▶ [Task statement]: Output every record verbatim, and omit each picture.

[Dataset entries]
* * * * * * * * *
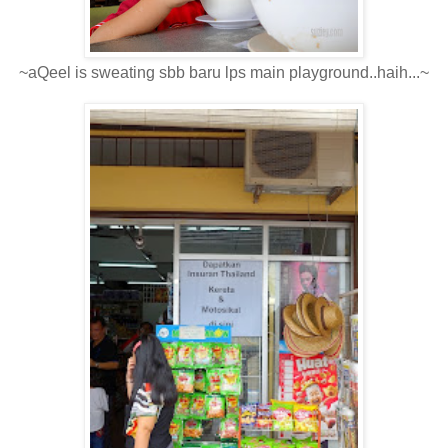
~aQeel is sweating sbb baru lps main playground..haih...~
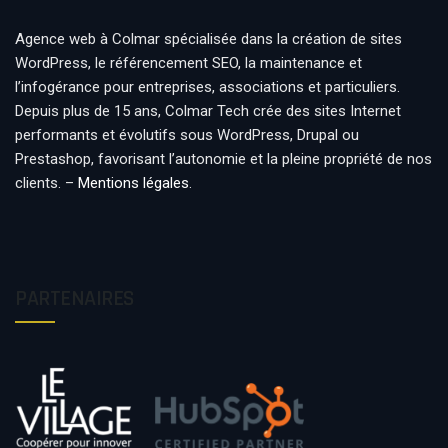
Agence web à Colmar spécialisée dans la création de sites
WordPress, le référencement SEO, la maintenance et
l’infogérance pour entreprises, associations et particuliers.
Depuis plus de 15 ans, Colmar Tech crée des sites Internet
performants et évolutifs sous WordPress, Drupal ou
Prestashop, favorisant l’autonomie et la pleine propriété de nos
clients. –
Mentions légales
.
PARTENAIRES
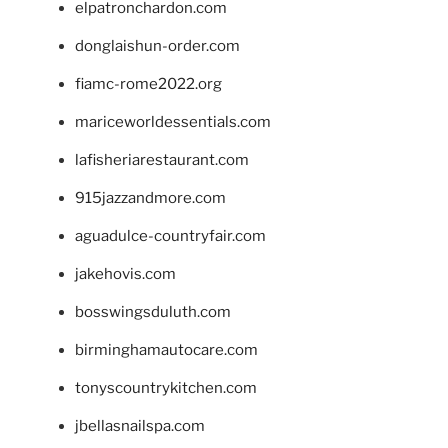
elpatronchardon.com
donglaishun-order.com
fiamc-rome2022.org
mariceworldessentials.com
lafisheriarestaurant.com
915jazzandmore.com
aguadulce-countryfair.com
jakehovis.com
bosswingsduluth.com
birminghamautocare.com
tonyscountrykitchen.com
jbellasnailspa.com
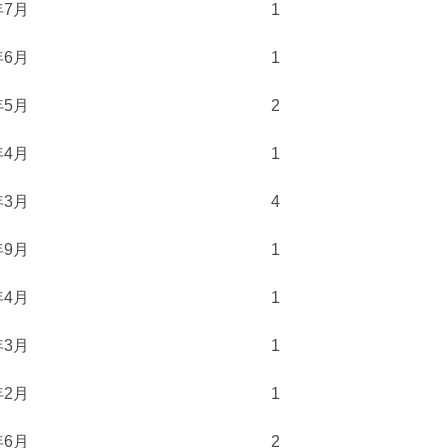
年7月
1
年6月
1
年5月
2
年4月
1
年3月
4
年9月
1
年4月
1
年3月
1
年2月
1
年6月
2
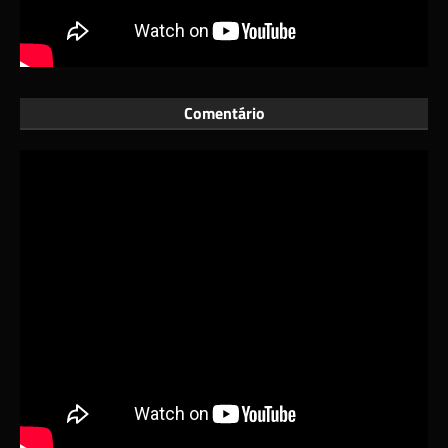
Comentário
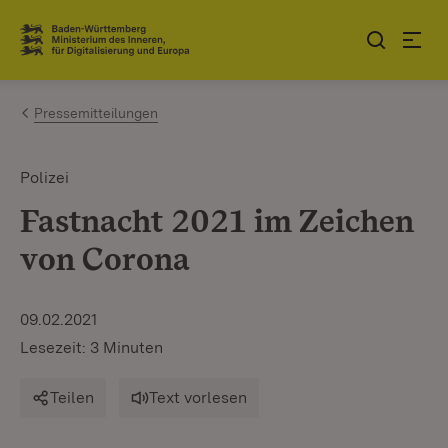
Zum Inhalt springen
Link zur Startseite
Pressemitteilungen
Polizei
Fastnacht 2021 im Zeichen
von Corona
09.02.2021
Lesezeit: 3 Minuten
Teilen
Text vorlesen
* * * * * * * * *
▶ [Result for this exercise]:
~aQeel is sweating sbb baru lps main playground..haih...~
Agence web à Colmar spécialisée dans la création de sites
WordPress, le référencement SEO, la maintenance et
l’infogérance pour entreprises, associations et particuliers.
Depuis plus de 15 ans, Colmar Tech crée des sites Internet
performants et évolutifs sous WordPress, Drupal ou
Prestashop, favorisant l’autonomie et la pleine propriété de nos
clients. –
Mentions légales
.
PARTENAIRES
elpatronchardon.com
donglaishun-order.com
fiamc-rome2022.org
mariceworldessentials.com
lafisheriarestaurant.com
915jazzandmore.com
aguadulce-countryfair.com
jakehovis.com
bosswingsduluth.com
birminghamautocare.com
tonyscountrykitchen.com
jbellasnailspa.com
年7月
1
年6月
1
年5月
2
年4月
1
年3月
4
年9月
1
年4月
1
年3月
1
年2月
1
年6月
2
Comentário
Zum Inhalt springen
Link zur Startseite
Pressemitteilungen
Polizei
Fastnacht 2021 im Zeichen
von Corona
09.02.2021
Lesezeit: 3 Minuten
Teilen
Text vorlesen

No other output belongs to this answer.